### Assignment
Only the lines from the one containing "localize each UI" to the end of the data below belong in the answer, each repeated exactly; no pictures.

..............................

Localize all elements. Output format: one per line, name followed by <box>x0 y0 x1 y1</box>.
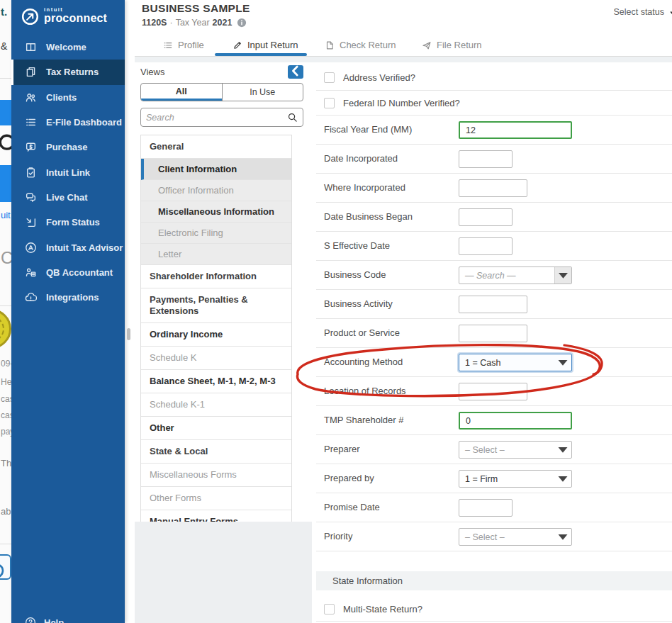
efile-dashboard-icon <box>25 116 37 128</box>
sidebar-item-label: Tax Returns <box>46 67 99 77</box>
text-input[interactable]: 12 <box>459 121 572 139</box>
form-row-product-or-service: Product or Service <box>316 319 672 348</box>
brand: intuit proconnect <box>11 0 125 26</box>
search-input[interactable] <box>146 113 283 123</box>
form-row-s-effective-date: S Effective Date <box>316 232 672 261</box>
field-label: Promise Date <box>324 499 459 512</box>
nav-item-balance-sheet-m-1-m-2-m-3[interactable]: Balance Sheet, M-1, M-2, M-3 <box>141 370 291 393</box>
info-icon[interactable] <box>237 18 247 28</box>
background-coin-icon <box>0 309 11 349</box>
nav-item-general[interactable]: General <box>141 135 291 159</box>
background-divider <box>0 544 11 544</box>
nav-item-officer-information[interactable]: Officer Information <box>141 180 291 201</box>
client-information-form: Address Verified? Federal ID Number Veri… <box>316 65 672 622</box>
sidebar-item-label: Clients <box>46 92 77 103</box>
background-search-icon <box>0 132 11 162</box>
form-row-location-of-records: Location of Records <box>316 377 672 406</box>
text-input[interactable] <box>459 499 513 517</box>
dropdown[interactable]: 1 = Cash <box>459 354 572 371</box>
nav-item-ordinary-income[interactable]: Ordinary Income <box>141 323 291 347</box>
field-label: Priority <box>324 528 459 541</box>
checkbox[interactable] <box>324 72 335 83</box>
dropdown-value: — Search — <box>465 271 516 281</box>
background-text-fragment: cas <box>1 410 11 420</box>
text-input[interactable] <box>459 383 527 400</box>
tab-file-return[interactable]: File Return <box>422 40 482 50</box>
text-input[interactable] <box>459 325 527 342</box>
nav-item-electronic-filing[interactable]: Electronic Filing <box>141 223 291 244</box>
nav-item-shareholder-information[interactable]: Shareholder Information <box>141 265 291 288</box>
field-label: TMP Shareholder # <box>324 412 459 425</box>
form-row-federal-id-number-verified: Federal ID Number Verified? <box>316 91 672 116</box>
sidebar-item-help[interactable]: Help <box>25 617 64 623</box>
tab-label: File Return <box>437 40 482 50</box>
dropdown[interactable]: 1 = Firm <box>459 470 572 488</box>
tab-profile[interactable]: Profile <box>163 40 204 50</box>
sidebar-item-intuit-tax-advisor[interactable]: Intuit Tax Advisor <box>11 235 125 259</box>
form-row-tmp-shareholder: TMP Shareholder # 0 <box>316 406 672 435</box>
form-row-priority: Priority – Select – <box>316 522 672 551</box>
text-input[interactable] <box>459 237 513 255</box>
nav-item-miscellaneous-information[interactable]: Miscellaneous Information <box>141 201 291 223</box>
file-return-icon <box>422 40 432 50</box>
sidebar-item-live-chat[interactable]: Live Chat <box>11 185 125 210</box>
sidebar-item-form-status[interactable]: Form Status <box>11 210 125 235</box>
dropdown[interactable]: — Search — <box>459 266 572 284</box>
checkbox[interactable] <box>324 604 335 614</box>
field-label: Date Incorporated <box>324 150 459 164</box>
checkbox[interactable] <box>324 98 335 108</box>
nav-item-schedule-k-1[interactable]: Schedule K-1 <box>141 393 291 417</box>
nav-item-state-local[interactable]: State & Local <box>141 440 291 464</box>
nav-item-payments-penalties-extensions[interactable]: Payments, Penalties & Extensions <box>141 288 291 323</box>
tab-input-return[interactable]: Input Return <box>233 40 298 50</box>
nav-item-other[interactable]: Other <box>141 417 291 440</box>
nav-item-miscellaneous-forms[interactable]: Miscellaneous Forms <box>141 464 291 487</box>
filter-in-use-button[interactable]: In Use <box>222 84 303 101</box>
nav-item-schedule-k[interactable]: Schedule K <box>141 347 291 370</box>
brand-proconnect: proconnect <box>44 12 107 24</box>
section-spacer <box>316 551 672 571</box>
background-text-fragment: & <box>1 40 7 52</box>
sidebar-item-welcome[interactable]: Welcome <box>11 35 125 60</box>
caret-down-icon <box>554 471 571 487</box>
background-text-fragment: C <box>1 248 11 268</box>
dropdown-value: – Select – <box>465 445 505 455</box>
nav-item-letter[interactable]: Letter <box>141 244 291 265</box>
status-selector[interactable]: Select status <box>613 7 672 17</box>
background-text-fragment: 09- <box>1 359 11 369</box>
form-row-where-incorporated: Where Incorporated <box>316 174 672 203</box>
checkbox-label: Multi-State Return? <box>343 604 422 614</box>
intuit-link-icon <box>25 167 37 179</box>
dropdown[interactable]: – Select – <box>459 441 572 459</box>
sidebar-item-intuit-link[interactable]: Intuit Link <box>11 159 125 184</box>
nav-item-client-information[interactable]: Client Information <box>141 159 291 180</box>
sidebar-item-qb-accountant[interactable]: QB Accountant <box>11 260 125 285</box>
sidebar-item-purchase[interactable]: Purchase <box>11 135 125 159</box>
background-text-fragment: pay <box>1 427 11 437</box>
tab-check-return[interactable]: Check Return <box>325 40 396 50</box>
text-input[interactable] <box>459 179 527 197</box>
form-nav-list: GeneralClient InformationOfficer Informa… <box>140 135 292 534</box>
sidebar-item-integrations[interactable]: Integrations <box>11 285 125 310</box>
nav-item-other-forms[interactable]: Other Forms <box>141 487 291 510</box>
form-row-business-code: Business Code — Search — <box>316 261 672 290</box>
text-input[interactable] <box>459 296 527 313</box>
sidebar-item-e-file-dashboard[interactable]: E-File Dashboard <box>11 110 125 135</box>
dropdown[interactable]: – Select – <box>459 528 572 546</box>
text-input[interactable]: 0 <box>459 412 572 430</box>
scrollbar-thumb[interactable] <box>127 328 130 340</box>
sidebar-item-clients[interactable]: Clients <box>11 85 125 110</box>
form-row-prepared-by: Prepared by 1 = Firm <box>316 464 672 493</box>
filter-all-button[interactable]: All <box>141 84 222 101</box>
input-value: 12 <box>466 125 476 135</box>
input-return-icon <box>233 40 242 50</box>
return-type: 1120S <box>142 18 167 28</box>
text-input[interactable] <box>459 208 513 226</box>
sidebar-item-label: QB Accountant <box>46 267 113 278</box>
text-input[interactable] <box>459 150 513 168</box>
sidebar-item-tax-returns[interactable]: Tax Returns <box>11 60 125 84</box>
form-row-business-activity: Business Activity <box>316 290 672 319</box>
field-label: Business Activity <box>324 296 459 309</box>
tax-advisor-icon <box>25 242 37 254</box>
collapse-panel-button[interactable] <box>288 65 303 79</box>
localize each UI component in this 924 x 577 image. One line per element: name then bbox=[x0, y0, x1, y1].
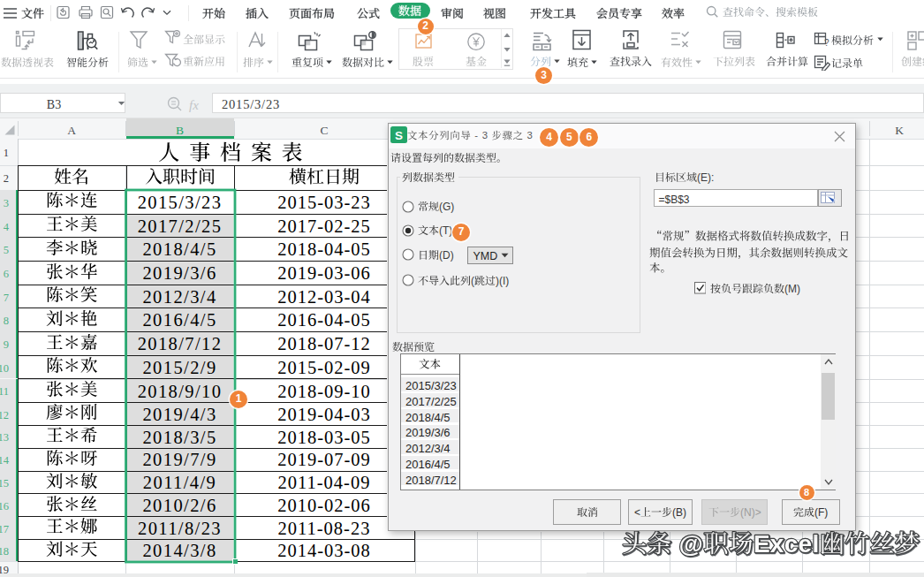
svg-text:?: ? bbox=[824, 38, 829, 48]
svg-text:Excel: Excel bbox=[754, 530, 820, 558]
svg-text:@: @ bbox=[672, 530, 704, 558]
svg-text:S: S bbox=[395, 128, 403, 141]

..............................

### Answer to this exercise
localize each UI component in this 924 x 577 image. One line per element: name then bbox=[x0, y0, x1, y1].
svg-text:?: ? bbox=[824, 38, 829, 48]
svg-text:Excel: Excel bbox=[754, 530, 820, 558]
svg-text:@: @ bbox=[672, 530, 704, 558]
svg-text:S: S bbox=[395, 128, 403, 141]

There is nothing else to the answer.